It's the future, representing a convergence between Field Programmable Gate Arrays (FPGAs) and the microprocessor.
Gate arrays are vast arrays of logic gates, which can be wired together in almost arbitrary patterns by a sea of "fuses", typically controlled by state stored in on-board SRAM. They are real time and blindingly fast due to their massive parallelism, achieving supercomputer type speeds when applied to the right type of problem and programmed well. They are more difficult to program than a microprocessor. One way of looking at an FPGA is as an array of tens of millions of very simple computing engines.
Over the years, the number of transistors on an FPGA has been rocketing up. Generally these transistors have been put to use by providing more and more simple logic blocks. We are now to the point where we have almost more gates than we know what to do with, and the chip is being dominated by interconnects. This has seen a move towards including a limited number of elaborate hard wired blocks, such as CPUs and multipliers, in addition to the array of logic.
The logical evolution is to stop providing more blocks, but make each block more complex as transistor counts go up. Eventually we will see arrays of tens of millions of microprocessors, rather than tens of millions of logic blocks. There will be no distinction between a multicore CPU and FPGA.
It's worth noting that the first Xilinx FPGAs, thirty years ago, provided arrays of around 144 logic blocks, similar to the processor count in this chip. Extrapolate 30 years and we will have an array of 10 million microprocessors.
I shall try, but this stuff gets really hairy, really really fast.
Von Neumann architecture is what almost all computers use today: you have (very roughly) an ALU (arithmetic logic unit) hooked up to a memory bank which stores both program data and the instructions the program consist of.
Now you can add a couple of cores to that, but you pretty soon start to run into problems -- threads which try to access the same data, race conditions, etc.

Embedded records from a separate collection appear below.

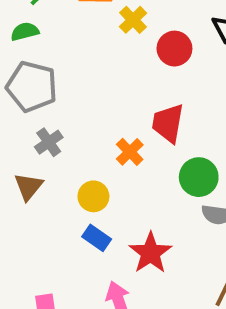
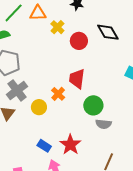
gray cross: (49, 142) -> (17, 90), size x1.5
yellow circle: (93, 196) -> (39, 107), moved
blue rectangle: (97, 238) -> (44, 146), moved

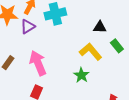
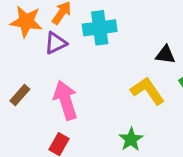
green star: (81, 75) -> (131, 139), moved

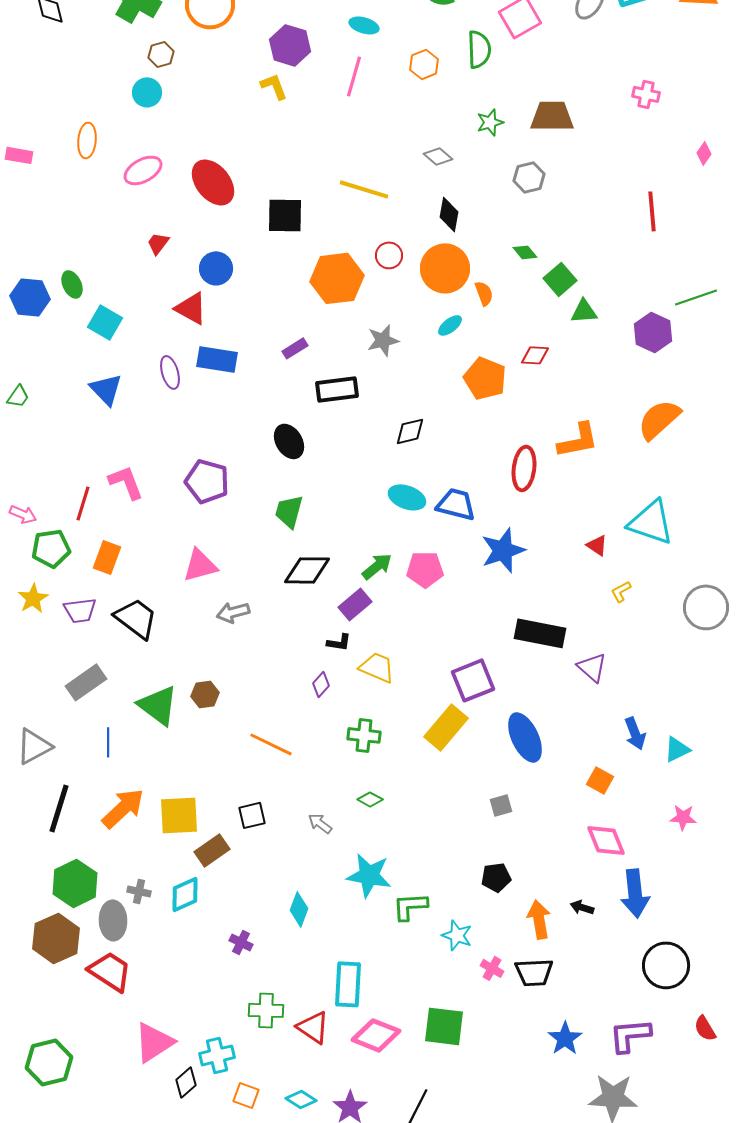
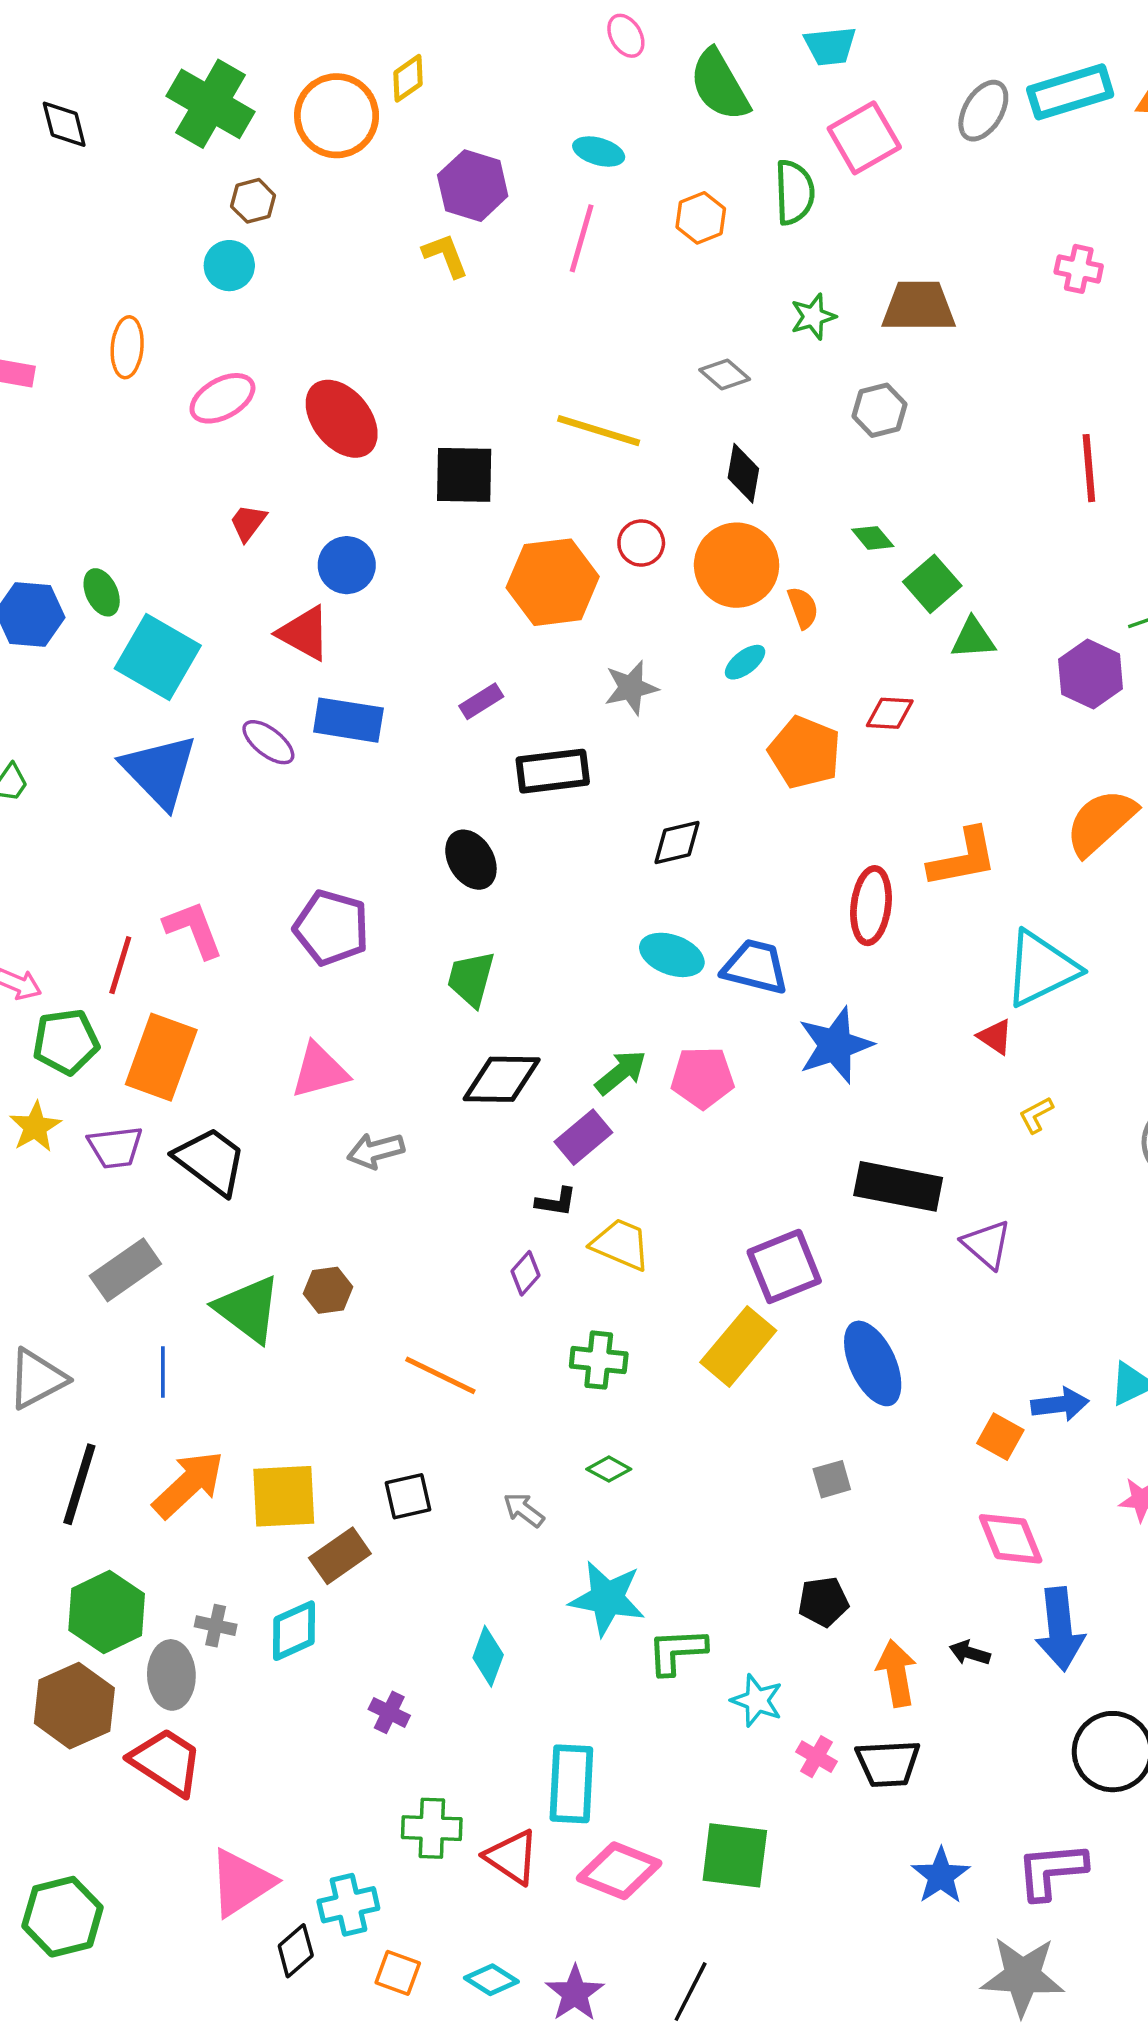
cyan square: (105, 322) -> (158, 657), size x1.4
purple ellipse: (170, 372) -> (268, 742), turned -36
blue triangle: (106, 389) -> (159, 771), size x1.4
cyan triangle: (651, 522) -> (1041, 969), moved, turned -45
orange rectangle: (107, 557) -> (161, 1057), size x1.5
blue arrow: (635, 733) -> (1060, 1404), moved, turned -76

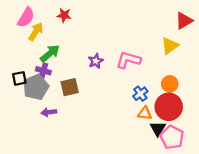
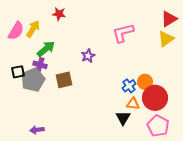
pink semicircle: (26, 17) -> (16, 31), moved
yellow triangle: (170, 46) -> (166, 39), moved
pink L-shape: (128, 60) -> (123, 33), moved, turned -30
orange circle: (170, 84) -> (145, 82), moved
purple arrow: (49, 112) -> (37, 130), moved
black triangle: (158, 129) -> (123, 118), moved

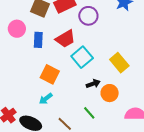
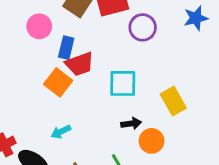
red trapezoid: (65, 39) -> (80, 64), moved
cyan square: (82, 57) -> (123, 83), turned 30
orange square: (50, 74) -> (58, 82), moved

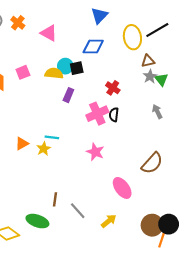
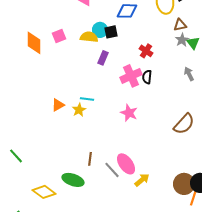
pink ellipse: (122, 188) -> (126, 164), moved

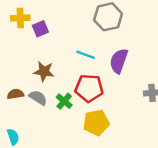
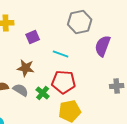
purple square: (40, 29) -> (33, 37), moved
purple semicircle: (119, 61) -> (103, 46), moved

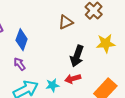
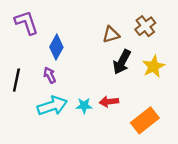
yellow star: (106, 43) -> (154, 66), turned -30
black arrow: (77, 56) -> (122, 62), moved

But the biggest problem is that under the Von Neumann architecture all memory is shared so any thread can access any other threads memory. This puts rather drastic limits on how much benefit you can get from new cores.
You also run into issues like the limited speed it is possible to access the main memory banks with, etc, etc. This is possible to compensate to some degree with caches, but they have their own problems.
But the fundamental problem with them is that they were from and of an era where the clock speed kept increasing and increasing.
Today we have a situation where transistors gets smaller and smaller. But if you are trying to use this to make a traditional CPU with these new transistors, all this gets you is a really small chip.
What we need is an architecture inspired by something else. Personally I am kinda hoping it will be some form of message sending -- you run a lot of small (green) threads which each have their own memory as well as the ability to send and receive packages of information to/from the other cores of on the CPU.
You can have access to a (comparatively large but slower) shared memory bank too (like RAM today).
I like it because it works well with how you would design a cluster of computers (where you cannot afford the illusion of shared memory), how computation is organized under the actor model (which I prefer to threads) and it would be possible to implement with not that much new changes in the CPU.
That wasn't a "try" - that was a success. Thank you!
If I may attempt a paraphrase: CPU caches stop being a bandage for slow access to RAM and become a valuable first class citizen for each core of the CPU when coupled with the actor model.
Well you could do that today if you as a programmer could manually tell the system "please load addr x, y and z into the cache".
But if the cores of the CPU starts to communicate with the actor model then you wouldn't be using the memory close to the cores as a cache but as a storage area for messages that haven't been sent/processed yet as well as possible for thread local storage.
I hesitate to divide the world into "FPGA guys" and "non-FPGA guys". It's a continuum of computing power; CPU<->DSP<->FPGA, and one moves up and down it as the task varies and technology changes.
If anything defines an "FPGA guy" is choice of language. Historically FPGAs have been programmed with an HDL, such as VHDL or Verilog, because these languages are concurrent meaning they handle parallel systems.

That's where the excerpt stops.